AWS Certified Machine Learning - Specialty Exam: Troubleshooting Kinesis Data Firehose Data Transformation Failure

Troubleshooting Kinesis Data Firehose Data Transformation Failure

Question

You work for a car rental firm in their car tracking department.

Your team is responsible for building machine learning solutions to track the company's fleet of cars.

Each car is equipped with a GPS vehicle tracking device that emits IoT data.

You are building a data transformation solution to take the GPS IoT data and transform it before storing it in S3 for use in your machine learning models. You have decided to use Kinesis Data Firehose data transformation to pre-process your IoT data before storing it in S3

You have written your lambda function that pre-processes the data, and you are now testing your data transformation process flow.

When running your tests, you see that Kinesis Data Firehose rejects every record as a data transformation failure.

What could be the reason for the failure?

Answers

Explanations

Click on the arrows to vote for the correct answer

A. B. C. D.

Answer: B.

Option A is incorrect.

The status of your transformed record produced by your lambda function can be Ok (the record was transformed successfully), Dropped (the record was dropped intentionally by your transformation logic), or ProcessingFailed (the record could not be transformed)

A status of Ok or Dropped indicates to Kinesis Data Firehose that the record was successfully processed.

A status of ProcessingFailed indicates a failed transformation.

Your lambda function has set each record's status to either Ok or Dropped, so this option is incorrect.

Option B is correct.

Transformed records received by Kinesis Data Firehose from lambda must contain the recordId, result, and data parameters.

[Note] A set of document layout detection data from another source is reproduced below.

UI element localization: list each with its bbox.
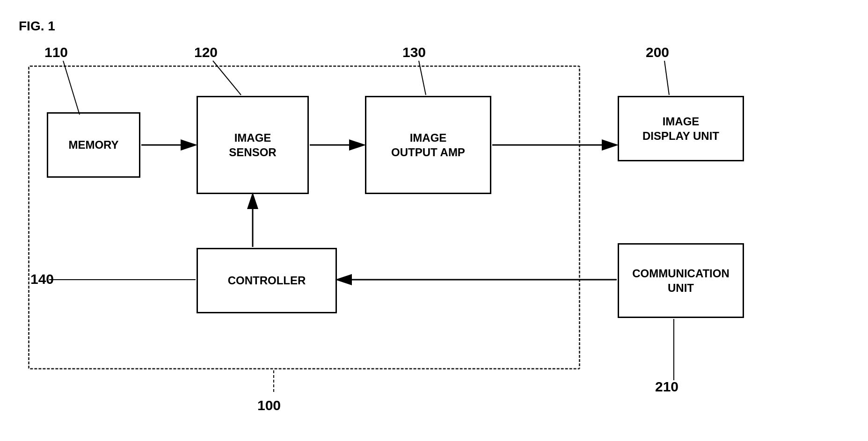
comm-unit-block: COMMUNICATIONUNIT [618, 243, 744, 318]
image-output-amp-block: IMAGEOUTPUT AMP [365, 96, 491, 194]
image-display-label: IMAGEDISPLAY UNIT [642, 114, 719, 143]
controller-label: CONTROLLER [228, 273, 306, 288]
ref-110: 110 [44, 44, 68, 60]
image-sensor-block: IMAGESENSOR [197, 96, 309, 194]
diagram-container: FIG. 1 110 120 130 200 140 100 210 MEMOR… [19, 19, 849, 426]
ref-130: 130 [402, 44, 426, 60]
ref-120: 120 [194, 44, 218, 60]
comm-unit-label: COMMUNICATIONUNIT [632, 266, 729, 295]
ref-100: 100 [257, 398, 281, 413]
image-display-block: IMAGEDISPLAY UNIT [618, 96, 744, 161]
ref-200: 200 [646, 44, 669, 60]
memory-block: MEMORY [47, 112, 140, 178]
controller-block: CONTROLLER [197, 248, 337, 313]
figure-label: FIG. 1 [19, 19, 55, 34]
svg-line-10 [664, 61, 669, 95]
image-sensor-label: IMAGESENSOR [229, 130, 276, 159]
image-output-amp-label: IMAGEOUTPUT AMP [391, 130, 465, 159]
ref-210: 210 [655, 379, 678, 395]
memory-label: MEMORY [68, 137, 118, 152]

Your transformed records only contain the recordId and result parameters.

Option C is incorrect.

You can use lambda blueprints from either the AWS Serverless Application Repository or the AWS Lambda console to create your transformation lambda function.

Option D is incorrect.

You can use lambda blueprints from either the AWS Serverless Application Repository or the AWS Lambda console to create your transformation lambda function.

Reference:

Please see the Amazon Kinesis Data Firehose developer guide titled Amazon Kinesis Data Firehose Data Transformation.

The reason for the data transformation failure in this scenario could be option A, where the Lambda function has set the result to OK or Dropped for each record processed.

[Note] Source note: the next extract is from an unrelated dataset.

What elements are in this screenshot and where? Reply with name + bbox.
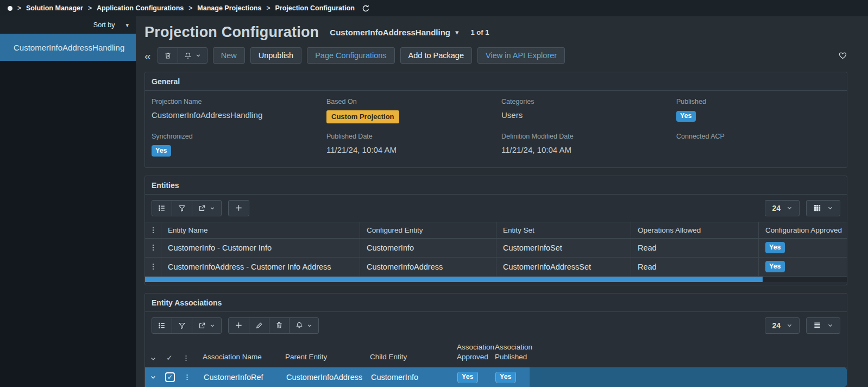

Kinesis Data Firehose is a fully managed service that enables real-time delivery of streaming data to destinations such as S3, Redshift, Elasticsearch, and Splunk. It can also be used to transform data before delivering it to the destination. To perform the transformation, you can use a Lambda function that processes the incoming data and returns the transformed data to Kinesis Data Firehose.

When using a Lambda function with Kinesis Data Firehose for data transformation, the Lambda function should return a transformed record that includes the transformed data and metadata such as the record ID and the result of the transformation. The metadata should be returned in a specific format, which includes the record ID and the result set to "Ok" or "Dropped."

If the Lambda function returns a transformed record without the required metadata or with the result set to a value other than "Ok" or "Dropped," Kinesis Data Firehose will reject the record as a data transformation failure. This means that the data will not be delivered to the destination and will not be available for use in machine learning models.

Option B suggests that the transformed records from the Lambda function include the required metadata, which should prevent the data transformation failure. However, option C and D are related to the source of the Lambda function blueprint and are unlikely to cause the data transformation failure in this scenario.

Therefore, the most likely reason for the data transformation failure is option A, where the Lambda function has set the result to a value other than "Ok" or "Dropped" for each record processed.